Publication date: 1988-03-01
Volume: 444 Pages: 284 - 94
Publisher: Elsevier

Author:

van der Glas, HW
De Laat, Antoon ; Carels, Carine ; van Steenberghe, Daniel

Keywords:

Acoustic Stimulation, Adult, Anesthesia, Local, Electric Stimulation, Electromyography, Female, Humans, Male, Masseter Muscle, Masticatory Muscles, Perceptual Masking, Periodontium, Physical Stimulation, Science & Technology, Life Sciences & Biomedicine, Neurosciences, Neurosciences & Neurology, 1109 Neurosciences, 1701 Psychology, 1702 Cognitive Sciences, Neurology & Neurosurgery, 3209 Neurosciences, 5202 Biological psychology

Abstract:

Post-stimulus electromyogram (EMG) complexes (PSECs) were studied in the full-wave rectified and averaged EMGs of the masseter muscles in 15 subjects, who clenched at a controlled level. The PSECs, a series of downward- and upward-going waves reflecting inhibitory and excitatory influences upon the masseteric motoneurones, were elicited by mechanical stimulation of a tooth.

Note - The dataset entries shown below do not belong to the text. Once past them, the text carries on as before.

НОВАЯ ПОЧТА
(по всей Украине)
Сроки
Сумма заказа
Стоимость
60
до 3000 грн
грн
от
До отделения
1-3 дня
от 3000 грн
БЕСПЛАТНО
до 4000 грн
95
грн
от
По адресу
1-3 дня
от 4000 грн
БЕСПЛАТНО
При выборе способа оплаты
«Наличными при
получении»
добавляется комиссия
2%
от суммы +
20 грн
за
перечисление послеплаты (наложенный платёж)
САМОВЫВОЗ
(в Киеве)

The stimuli selectively activated mechanoreceptors in the periodontium and, by bone-conduction, acoustic receptors. Application of acoustic masking during the periods of stimulation revealed a series of inhibitory and excitatory acoustic influences in the PSEC, which were absent after local electrical stimulation of receptors in the periodontium or their afferents. By applying local anaesthesia to the periodontium of a mechanically stimulated tooth, the durations of the acoustic influences were on the average reduced by 76%. In subjects whose PSECs consistently included a second inhibitory period, the duration of the acoustic influences with respect to that of the PSEC (30%) was larger than otherwise (13%), suggesting a central gating of periodontal pathways which can block both periodontal and acoustic influences. The acoustic influences, of which the appearance in the PSEC largely depends upon activated periodontal pathways, represent a new finding of audio-motor reflexes.